Week 9 - Presenting Data Flashcards
What are the three data presentation formats?
Text
Tables
Graphs
What is nominal data?
Provides data as counts and/or percentages (table sums to 100%)
Nominal data is often summarised using tables
Numbers depend on sample size. May make interpreting ambiguous
Converting to percentages can make comparisons among cells easier
Nominal data can be summarised graphically using bar graphs (when categories are nominal include gaps between)
Include brief informative axis labels
Label categories meaningfully
Categories not in any particular order
Shape is meaningless - not normally distributed
Can be summarised in text
Stem and leaf display
Displays all the data with full precision
Frequency column allows us to determine how many participants there are
Stems are used to group observations into narrow ranges
Leaves show data for every observation in the data set
Combining a stem and lead gives the value for an observation
Stems can be repeated to divide into smaller ranges
Easy to determine distributional shape, can identify range at a glance, determine median and nodes relatively easily and estimate mean
To work out the median you take the number of scores, plus one and divide it by two.
Can work out the 25th and 75th percentile and the IQR
What are histograms?
Used with ordinal and interval/ratio data
Grouped into intervals (bins)
No gaps between bars
Height of bars Indictate how many values are within each bin
Easy to assess distributional shape (it’s normal)
Easy to detect outliers
Lacks the exactness that stem and leaf plots have
What are box plots
A graphical method for summarising multiple statistics
Median (sometimes mean)
Interquartile range
Max and min plus outliers
If fences are drawn then values more extreme are indicated as individual points and are considered outliers
Useful for assessing distributional shape (if the median isn’t centred then distribution is skewed. Unequal whiskers can also indicate skew)

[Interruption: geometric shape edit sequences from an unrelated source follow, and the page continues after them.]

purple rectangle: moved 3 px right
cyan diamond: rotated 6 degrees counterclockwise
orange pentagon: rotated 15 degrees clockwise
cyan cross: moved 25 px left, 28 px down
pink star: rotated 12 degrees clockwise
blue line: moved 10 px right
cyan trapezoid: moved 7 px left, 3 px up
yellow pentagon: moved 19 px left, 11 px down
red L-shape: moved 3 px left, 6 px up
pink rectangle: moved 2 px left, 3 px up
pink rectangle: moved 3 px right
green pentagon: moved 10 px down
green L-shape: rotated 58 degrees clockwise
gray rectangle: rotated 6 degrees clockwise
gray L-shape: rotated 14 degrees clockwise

How to construct a box plot
First draw a line for the median. Determine 25th and 75th percentile lines to show the IQR. Connect these lines then draw the whiskers at the max and min points as long as there’s no outliers.
They conceal detail.
Including error bars improves info available (Standard deviation)
What are error bars
The most common way to visually present data is by plotting a measure of central tendency with an accompanying error bar Error bars represent the following -standard deviation -standard error -confidence interval (usually 95%)

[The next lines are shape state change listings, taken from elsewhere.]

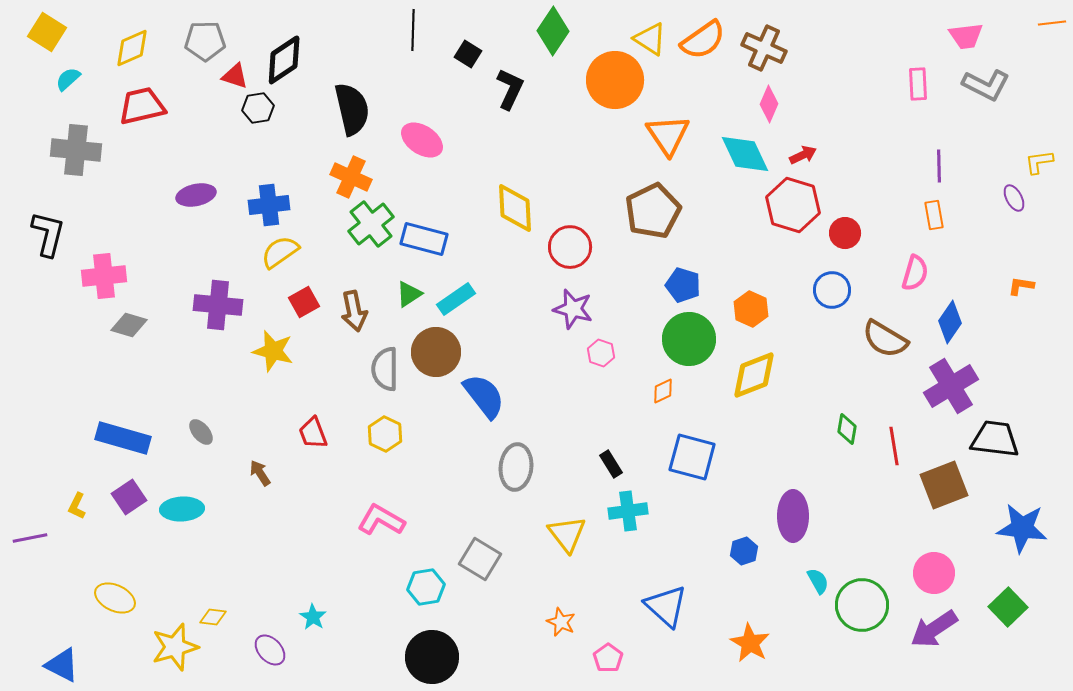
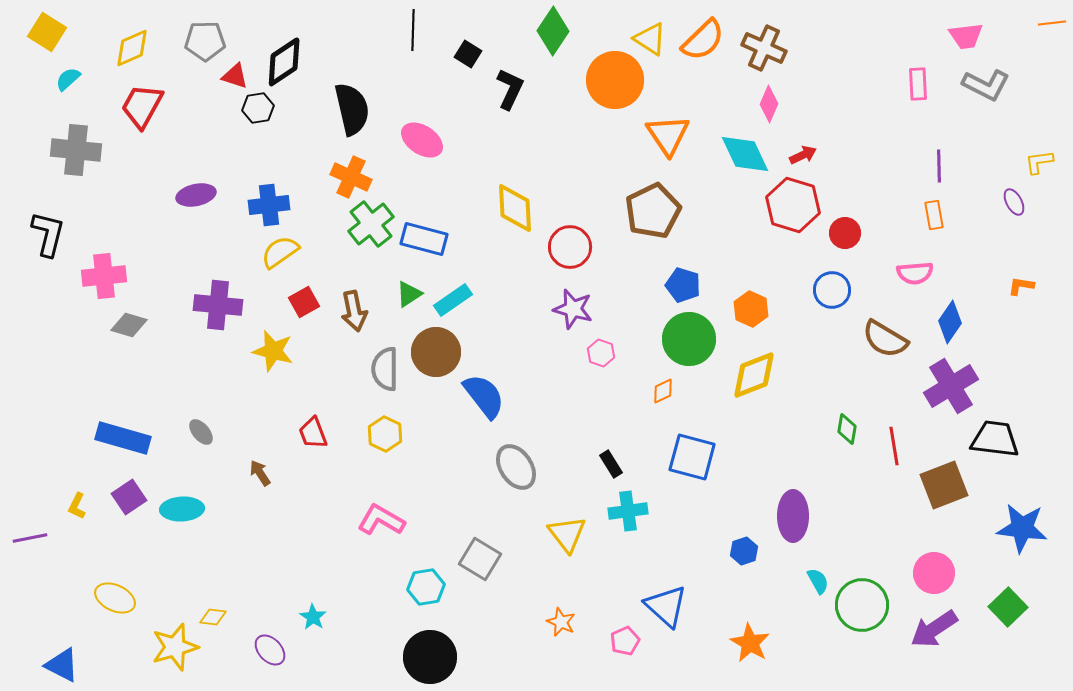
orange semicircle at (703, 40): rotated 9 degrees counterclockwise
black diamond at (284, 60): moved 2 px down
red trapezoid at (142, 106): rotated 48 degrees counterclockwise
purple ellipse at (1014, 198): moved 4 px down
pink semicircle at (915, 273): rotated 69 degrees clockwise
cyan rectangle at (456, 299): moved 3 px left, 1 px down
gray ellipse at (516, 467): rotated 39 degrees counterclockwise
black circle at (432, 657): moved 2 px left
pink pentagon at (608, 658): moved 17 px right, 17 px up; rotated 12 degrees clockwise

Always show an error with a measure of central tendency
Be sceptical of figures that don’t include error bars
What is one way to mislead audiences using a bar graph?
By omitting the baseline, differences are often exaggerated
What another way to manipulate graphs which lead to misleading information?
By manipulating the y axis.
Third way of misleading audiences with graph?
Cherry picking data (eg only picking certain months to graph)
How does using the wrong graph lead to misinterpreting data.
Using the wrong graph - pie charts are used to show parts of a whole.
How does going against conventions lead to misleading graph?
Because not following conventions can lead people to interpret things as they are generally are represented.